Pakistani security forces on Saturday began demolishing the compound where Osama bin Laden was killed in a covert US raid in May in the northwestern garrison town of Abbottabad, police and witnesses said.
“Two bulldozers are engaged, the demolition work is in progress, it is being done by security forces, including troops,” a police official on the spot told AFP by telephone on condition of anonymity.
The compound where bin Laden lived for several years has been under the control of the security forces since the Al-Qaeda leader was killed by US Navy SEALs in a covert operation without informing Islamabad.
“I am on security duty, I can see dust is coming out of the building,” the official said.

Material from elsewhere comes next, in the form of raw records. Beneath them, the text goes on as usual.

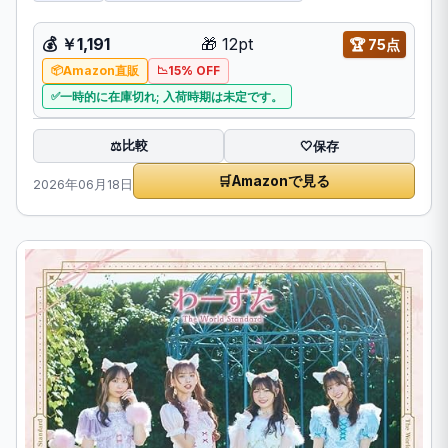
💰
￥1,191
🎁
12pt
🏆
75点
Amazon直販
15% OFF
一時的に在庫切れ; 入荷時期は未定です。
比較
⚖️
🤍
保存
🛒
Amazonで見る
2026年06月18日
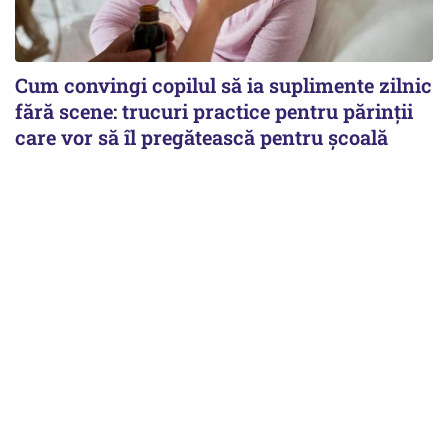
Cum convingi copilul să ia suplimente zilnic
fără scene: trucuri practice pentru părinții
care vor să îl pregătească pentru școală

Police have been deployed at the outer cordon and army troops are around the compound, manning the inner cordon, he said.
“We have received orders to be here,” another police officer, Sameen Jan, said, confirming that the “compound is being demolished.”
Witnesses said troops blocked access to the compound, brought heavy machinery and barred journalists from taking pictures or coming close to the site.
Pakistani troops fighting against Taliban and Al-Qaeda affiliates in the tribal belt routinely destroy the homes of militants.
That the compound was a mile (less than two kilometres) from the Pakistan Military Academy – the country’s equivalent of West Point and Sandhurst — had made it even less likely that the armed forces would want to keep the villa intact.
The bin Laden raid humiliated Pakistan’s powerful military, exposing it to charges of complicity or incompetence after it emerged that the world’s most wanted man had lived on the doorstep of its premier academy for years.
Pakistani-US ties drastically deteriorated over the raid and relations fell to new lows over the November killing of 24 Pakistani soldiers by NATO helicopters.